Это выдержки из сборника документов и материалов «Геноцид армян в Османской империи». Такими свидетельствами трагедии армянского народа переполнены все свыше 600 страниц этой скорбной книги. В результате младотурецкой резни в начале XX века была уничтожена почти половина армянского народа. Разумеется, это событие — главное в исторической памяти армян и с ним так или иначе связаны любые проявления их национально-политического пробуждения. Не следует забывать, что большая часть бывшей территории Армении, вместе с такими национальными святынями, как гора Арарат и озеро Ван, в настоящее время является территорией Турции. Этим, кстати говоря, объясняется откровенно антимусульманский характер армянской национальной психологии, что, разумеется, не способствует торжеству здравого смысла при разрешении возникающих конфликтов. Непримиримость позиции некоторых лидеров армянского общественного движения во многом объясняется их попыткой связать теперешний конфликт с событиями многолетней давности. Особенно заметно это стало после событий в Сумгаите, жертвы которого были поставлены на один уровень с жертвами младотурецкого геноцида.

Видимо, нет особой необходимости доказывать несостоятельность проведения таких параллелей. Несмотря на известную этническую, религиозную и культурную близость турок и азербайджанцев, последние никак не могут быть ответственны за армянскую трагедию в начале XX века.
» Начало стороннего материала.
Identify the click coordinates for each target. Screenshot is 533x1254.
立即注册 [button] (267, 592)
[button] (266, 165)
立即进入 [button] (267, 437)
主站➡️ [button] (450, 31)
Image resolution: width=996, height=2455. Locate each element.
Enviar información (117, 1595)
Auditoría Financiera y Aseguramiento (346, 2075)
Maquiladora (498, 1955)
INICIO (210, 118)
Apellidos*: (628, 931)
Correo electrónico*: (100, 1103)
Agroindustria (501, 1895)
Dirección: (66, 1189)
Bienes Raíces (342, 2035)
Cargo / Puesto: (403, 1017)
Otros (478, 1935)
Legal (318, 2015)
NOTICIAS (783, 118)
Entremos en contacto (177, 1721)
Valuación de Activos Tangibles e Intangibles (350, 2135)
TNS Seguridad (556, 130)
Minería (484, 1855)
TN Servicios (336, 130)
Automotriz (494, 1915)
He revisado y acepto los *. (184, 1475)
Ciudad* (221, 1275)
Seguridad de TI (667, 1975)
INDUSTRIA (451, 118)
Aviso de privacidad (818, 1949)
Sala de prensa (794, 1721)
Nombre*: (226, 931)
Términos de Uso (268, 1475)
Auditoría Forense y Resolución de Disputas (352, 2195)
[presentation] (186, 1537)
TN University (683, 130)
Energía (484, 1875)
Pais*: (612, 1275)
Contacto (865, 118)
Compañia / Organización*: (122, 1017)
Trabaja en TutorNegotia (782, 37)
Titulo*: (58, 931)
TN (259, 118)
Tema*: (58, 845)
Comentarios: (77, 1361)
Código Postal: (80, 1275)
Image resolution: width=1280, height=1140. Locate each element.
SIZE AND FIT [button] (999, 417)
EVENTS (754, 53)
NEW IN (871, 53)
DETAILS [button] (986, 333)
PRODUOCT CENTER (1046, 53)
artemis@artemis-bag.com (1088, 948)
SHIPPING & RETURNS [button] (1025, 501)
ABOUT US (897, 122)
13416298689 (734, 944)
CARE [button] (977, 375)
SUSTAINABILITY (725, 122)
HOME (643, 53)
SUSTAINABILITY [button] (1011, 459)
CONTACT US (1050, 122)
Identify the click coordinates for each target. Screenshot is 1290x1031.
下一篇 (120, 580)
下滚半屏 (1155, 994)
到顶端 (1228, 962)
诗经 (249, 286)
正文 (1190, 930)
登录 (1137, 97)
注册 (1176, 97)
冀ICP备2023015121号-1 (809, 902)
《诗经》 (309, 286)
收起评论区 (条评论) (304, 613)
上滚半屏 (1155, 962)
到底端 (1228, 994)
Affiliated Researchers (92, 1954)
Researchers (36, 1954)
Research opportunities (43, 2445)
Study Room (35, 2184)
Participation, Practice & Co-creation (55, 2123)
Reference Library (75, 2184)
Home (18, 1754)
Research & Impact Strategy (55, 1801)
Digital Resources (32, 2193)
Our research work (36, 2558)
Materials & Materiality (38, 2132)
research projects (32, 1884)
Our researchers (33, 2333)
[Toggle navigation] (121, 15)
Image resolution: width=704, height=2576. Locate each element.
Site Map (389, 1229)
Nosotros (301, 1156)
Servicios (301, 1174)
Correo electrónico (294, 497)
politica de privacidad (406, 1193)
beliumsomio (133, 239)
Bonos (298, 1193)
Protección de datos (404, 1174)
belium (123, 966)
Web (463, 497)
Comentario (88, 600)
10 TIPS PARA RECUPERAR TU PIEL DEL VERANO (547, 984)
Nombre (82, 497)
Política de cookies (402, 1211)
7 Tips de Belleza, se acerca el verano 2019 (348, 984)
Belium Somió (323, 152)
Более того, глубокое изучение проблемы по прошествии семи десятилетий после свержения младотурецкого режима в Турции позволяет говорить и о другом: нельзя считать главным виновником уничтожения армян и турецкий народ. Выдающийся армянский исследователь Джон Киракосян в своем фундаментальном труде «Младотурки перед судом истории» убедительно показал, что младотурецкое правительство, организовавшее поголовное истребление армян, представляло собой космополитическую команду бандитов, действовавших, как теперь видно, вовсе не в интересах турецкого государства.

Небезынтересно отметить, что младотурецкие лидеры, как это убедительно, со ссылками на многочисленные источники, доказывает Джон Киракосян, в своем большинстве даже не были турками по национальности. Так, идейный вдохновитель резни, своеобразный младотурецкий Геббельс — доктор Назым, составивший программу поголовного истребления армян, был по национальности дёнме (салоникский еврей), состоял членом секты евреев-мусульман, входил в масонскую ложу. Возглавлявший финансово-экономическую сторону деятельности младотурков Джавид также был ставленник европейских сионистских банковских кругов. Не были, по свидетельству различных источников, турками и Таллат, непосредственный руководитель истребления армян, и даже Ататюрк («отец турок») — легендарный Мустафа Кемаль…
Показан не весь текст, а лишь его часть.